→ **Dataset**
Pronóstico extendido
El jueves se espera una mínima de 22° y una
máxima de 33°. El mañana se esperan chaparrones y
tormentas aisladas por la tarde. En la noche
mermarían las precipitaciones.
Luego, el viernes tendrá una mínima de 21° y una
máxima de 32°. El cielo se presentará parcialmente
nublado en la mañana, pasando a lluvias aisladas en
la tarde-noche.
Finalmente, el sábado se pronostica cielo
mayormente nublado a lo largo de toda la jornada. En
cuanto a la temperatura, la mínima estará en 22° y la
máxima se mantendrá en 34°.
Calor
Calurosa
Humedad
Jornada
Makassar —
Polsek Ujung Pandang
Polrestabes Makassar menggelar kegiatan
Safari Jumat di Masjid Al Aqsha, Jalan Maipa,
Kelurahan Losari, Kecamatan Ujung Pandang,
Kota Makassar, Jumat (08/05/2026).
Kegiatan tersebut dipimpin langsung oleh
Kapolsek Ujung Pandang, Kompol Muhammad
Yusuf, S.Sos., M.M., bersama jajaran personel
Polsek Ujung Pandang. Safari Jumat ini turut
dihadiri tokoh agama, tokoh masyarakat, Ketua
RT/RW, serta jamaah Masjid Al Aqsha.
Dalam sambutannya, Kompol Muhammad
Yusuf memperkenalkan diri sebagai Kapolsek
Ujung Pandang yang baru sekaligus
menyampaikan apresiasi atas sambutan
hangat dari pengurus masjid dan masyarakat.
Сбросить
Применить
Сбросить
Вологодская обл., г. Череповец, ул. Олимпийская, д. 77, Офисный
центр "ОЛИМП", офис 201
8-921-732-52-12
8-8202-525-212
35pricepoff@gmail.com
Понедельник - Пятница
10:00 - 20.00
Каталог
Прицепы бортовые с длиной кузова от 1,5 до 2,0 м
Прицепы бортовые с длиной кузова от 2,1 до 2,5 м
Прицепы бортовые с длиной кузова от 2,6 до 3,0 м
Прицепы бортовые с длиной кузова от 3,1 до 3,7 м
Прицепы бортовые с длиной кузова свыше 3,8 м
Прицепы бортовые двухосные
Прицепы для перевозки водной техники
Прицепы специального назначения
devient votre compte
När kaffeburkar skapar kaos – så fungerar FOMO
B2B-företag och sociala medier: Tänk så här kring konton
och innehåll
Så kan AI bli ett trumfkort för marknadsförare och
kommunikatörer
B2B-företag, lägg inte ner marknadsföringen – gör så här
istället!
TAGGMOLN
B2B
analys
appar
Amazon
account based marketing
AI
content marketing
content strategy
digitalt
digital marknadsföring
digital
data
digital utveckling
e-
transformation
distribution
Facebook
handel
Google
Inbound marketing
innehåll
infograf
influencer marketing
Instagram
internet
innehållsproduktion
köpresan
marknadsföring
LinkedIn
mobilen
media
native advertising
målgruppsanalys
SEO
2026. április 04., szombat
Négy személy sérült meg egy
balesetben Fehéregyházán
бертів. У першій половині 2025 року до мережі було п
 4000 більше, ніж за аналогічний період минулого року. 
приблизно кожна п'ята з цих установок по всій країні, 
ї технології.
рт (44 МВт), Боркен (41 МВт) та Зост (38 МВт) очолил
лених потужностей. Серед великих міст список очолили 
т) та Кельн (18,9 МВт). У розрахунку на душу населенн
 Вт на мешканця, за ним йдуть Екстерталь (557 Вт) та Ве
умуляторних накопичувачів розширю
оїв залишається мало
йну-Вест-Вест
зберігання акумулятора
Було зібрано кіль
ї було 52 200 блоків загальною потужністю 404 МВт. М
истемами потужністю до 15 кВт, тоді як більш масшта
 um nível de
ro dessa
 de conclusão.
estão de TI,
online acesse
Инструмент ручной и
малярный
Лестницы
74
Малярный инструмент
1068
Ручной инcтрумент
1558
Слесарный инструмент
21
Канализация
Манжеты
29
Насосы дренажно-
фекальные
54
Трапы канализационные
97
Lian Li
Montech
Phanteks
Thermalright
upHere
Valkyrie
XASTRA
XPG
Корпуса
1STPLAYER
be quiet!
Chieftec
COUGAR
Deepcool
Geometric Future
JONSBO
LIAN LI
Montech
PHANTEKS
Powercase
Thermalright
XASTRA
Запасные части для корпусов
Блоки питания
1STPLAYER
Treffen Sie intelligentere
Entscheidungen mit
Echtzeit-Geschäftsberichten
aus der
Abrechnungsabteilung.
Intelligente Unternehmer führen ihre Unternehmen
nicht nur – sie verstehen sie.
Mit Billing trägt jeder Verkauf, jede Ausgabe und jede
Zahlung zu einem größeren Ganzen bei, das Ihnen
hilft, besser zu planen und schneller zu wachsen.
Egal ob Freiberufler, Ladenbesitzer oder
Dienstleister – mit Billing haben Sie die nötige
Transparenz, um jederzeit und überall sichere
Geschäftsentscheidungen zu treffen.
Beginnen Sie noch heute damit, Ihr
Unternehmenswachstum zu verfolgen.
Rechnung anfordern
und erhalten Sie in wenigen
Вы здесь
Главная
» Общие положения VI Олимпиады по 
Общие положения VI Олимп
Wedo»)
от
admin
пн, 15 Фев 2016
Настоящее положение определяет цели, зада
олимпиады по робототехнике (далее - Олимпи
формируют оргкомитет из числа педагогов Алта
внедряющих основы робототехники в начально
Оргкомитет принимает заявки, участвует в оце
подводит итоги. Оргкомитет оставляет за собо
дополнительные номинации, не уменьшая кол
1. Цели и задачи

→ **Assignment**
Only lines holding the word "tarde" belong in the answer; copy all of them from the records.

→ **Solved exercise**
tormentas aisladas por la tarde. En la noche
la tarde-noche.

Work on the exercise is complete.